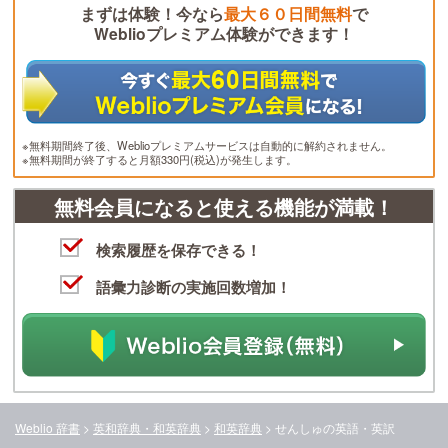
まずは体験！今なら
最大６０日間無料
で
Weblioプレミアム体験ができます！
※無料期間終了後、Weblioプレミアムサービスは自動的に解約されません。
※無料期間が終了すると月額330円(税込)が発生します。
無料会員になると使える機能が満載！
検索履歴を保存できる！
語彙力診断の実施回数増加！
Weblio 辞書
>
英和辞典・和英辞典
>
和英辞典
>
せんしゅ
の英語・英訳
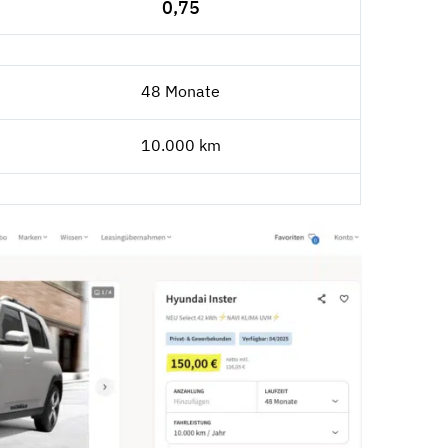
0,75
48 Monate
10.000 km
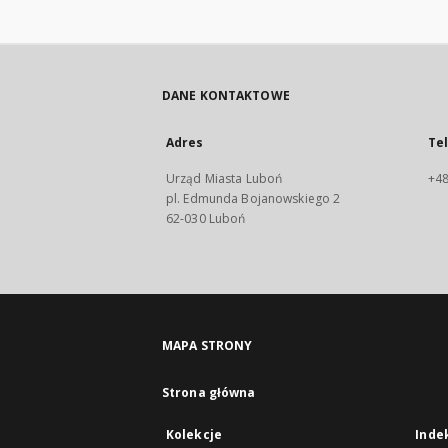
DANE KONTAKTOWE
Adres
Te
Urząd Miasta Luboń
+48
pl. Edmunda Bojanowskiego 2
62-030 Luboń
MAPA STRONY
Strona główna
Kolekcje
Inde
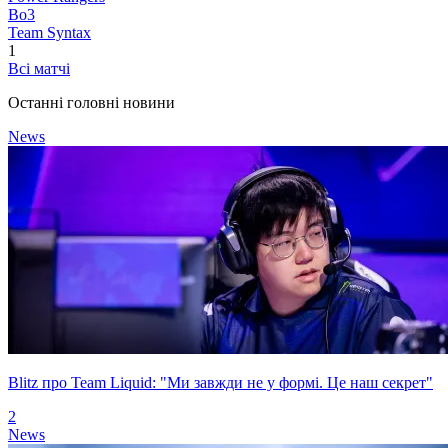
Bo3
Team Syntax
1
Всі матчі
Останні головні новини
News
Blitz про Team Liquid: "Ми завжди не у формі. Це наш секрет"
2
News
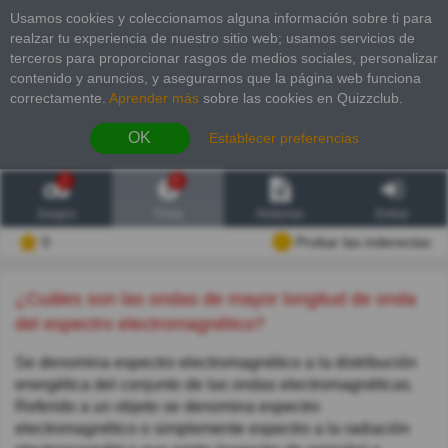
Usamos cookies y coleccionamos alguna información sobre ti para
realzar tu experiencia de nuestro sitio web; usamos servicios de
terceros para proporcionar rasgos de medios sociales, personalizar
contenido y anuncios, y asegurarnos que la página web funciona
correctamente.
Aprender más
sobre las cookies en Quizzclub.
OK
Establecer preferencias
2
6
Juegos
Trivia
Historias
Entrar
0
Probar las inderectas
¿Cuáles son las ondas de mayor longitud de onda
del espectro electromagnético?
Se denomina espectro electromagnético a la distribución
energética del conjunto de las ondas electromagnéticas.
Referido a un objeto se denomina espectro
electromagnético o simplemente espectro a la radiación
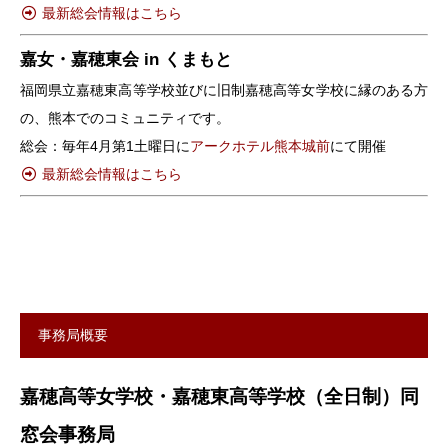
最新総会情報はこちら
嘉女・嘉穂東会 in くまもと
福岡県立嘉穂東高等学校並びに旧制嘉穂高等女学校に縁のある方
の、熊本でのコミュニティです。
総会：毎年4月第1土曜日に
アークホテル熊本城前
にて開催
最新総会情報はこちら
事務局概要
嘉穂高等女学校・嘉穂東高等学校（全日制）同
窓会事務局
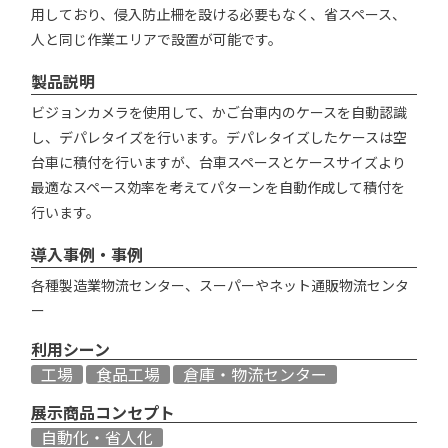
用しており、侵入防止柵を設ける必要もなく、省スペース、
人と同じ作業エリアで設置が可能です。
製品説明
ビジョンカメラを使用して、かご台車内のケースを自動認識
し、デパレタイズを行います。デパレタイズしたケースは空
台車に積付を行いますが、台車スペースとケースサイズより
最適なスペース効率を考えてパターンを自動作成して積付を
行います。
導入事例・事例
各種製造業物流センター、スーパーやネット通販物流センタ
ー
利用シーン
工場
食品工場
倉庫・物流センター
展示商品コンセプト
自動化・省人化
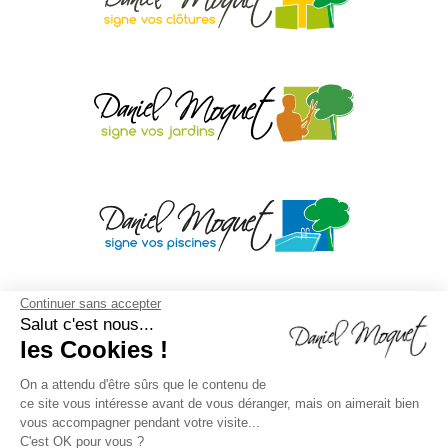
Continuer sans accepter
Salut c'est nous...
les Cookies !
On a attendu d'être sûrs que le contenu de
ce site vous intéresse avant de vous déranger, mais on aimerait bien
vous accompagner pendant votre visite...
C'est OK pour vous ?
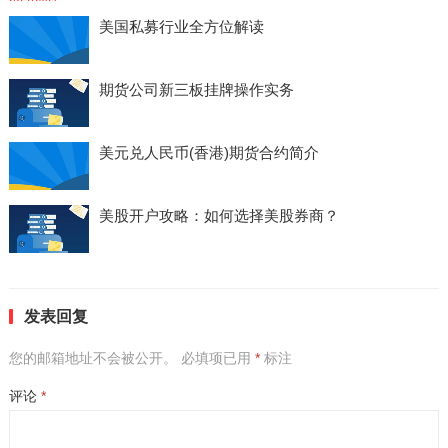
美国私募行业全方位解读
期货公司新三板挂牌操作实务
美元兑人民币(香港)期货合约简介
美股开户攻略：如何选择美股券商？
发表回复
您的邮箱地址不会被公开。
必填项已用
*
标注
评论
*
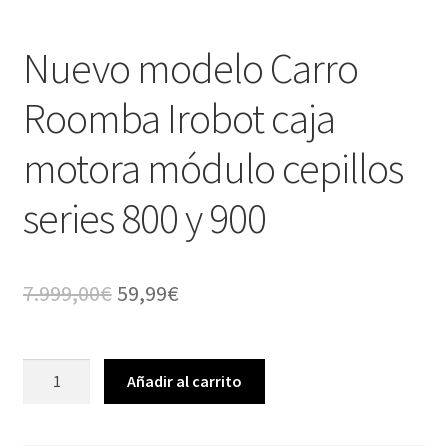
Nuevo modelo Carro
Roomba Irobot caja
motora módulo cepillos
series 800 y 900
El
El
7.999,00
€
59,99
€
precio
precio
original
actual
Nuevo
Añadir al carrito
modelo
era:
es:
Carro
7.999,00€.
59,99€.
Roomba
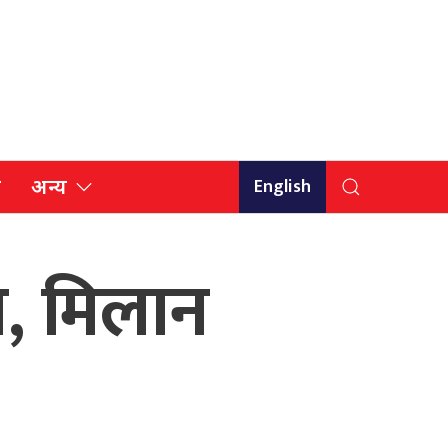
English
ि
अन्य
न, मिलान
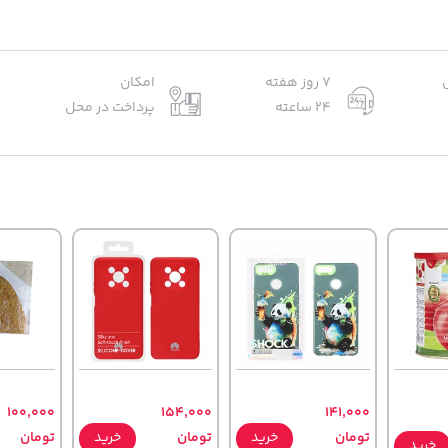
7 روز هفته
امکان
24 ساعته
پرداخت در محل
100,000
154,000
141,000
تومان
خرید
تومان
خرید
تومان
خرید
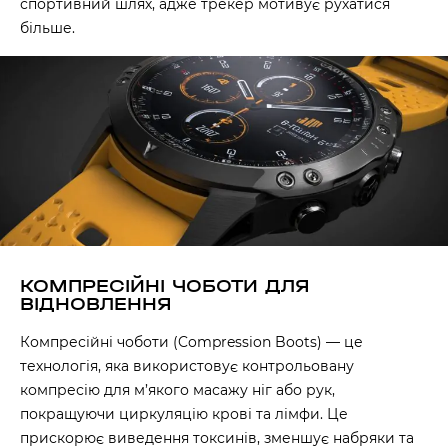
спортивний шлях, адже трекер мотивує рухатися
більше.
КОМПРЕСІЙНІ ЧОБОТИ ДЛЯ
ВІДНОВЛЕННЯ
Компресійні чоботи (Compression Boots) — це
технологія, яка використовує контрольовану
компресію для м’якого масажу ніг або рук,
покращуючи циркуляцію крові та лімфи. Це
прискорює виведення токсинів, зменшує набряки та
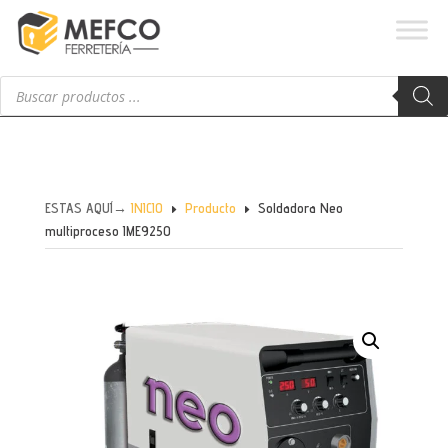
Búsqueda
de
productos
ESTAS AQUÍ→
INICIO
Producto
Soldadora Neo
E
E
multiproceso IME9250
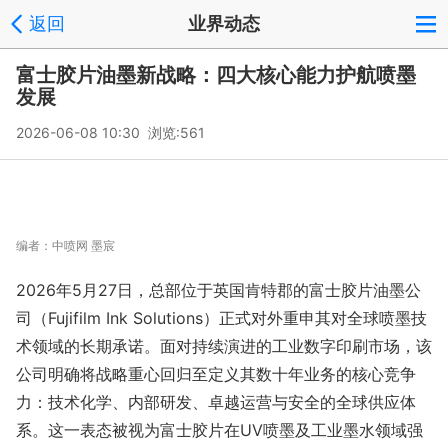
返回
业界动态
富士胶片油墨新战略：四大核心能力护航喷墨
发展
2026-06-08 10:30 浏览:
561
编者：
中喷网 墨宸
2026年5月27日，总部位于英国肯特郡的富士胶片油墨公
司（Fujifilm Ink Solutions）正式对外重申其对全球喷墨技
术领域的长期承诺。面对持续演进的工业数字印刷市场，该
公司明确将战略重心回归至定义其数十年业务的核心竞争
力：技术化学、内部研发、卓越运营与安全的全球供应体
系。这一表态被视为富士胶片在UV喷墨及工业墨水领域强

▬▬▬▬▬▬▬▬▬▬

→ **YOUR ASSIGNMENT**
Among the lines of the data above, find those with the word "ondas" and show them.

→ **TASK SOLUTION**
¿Cuáles son las ondas de mayor longitud de onda
energética del conjunto de las ondas electromagnéticas.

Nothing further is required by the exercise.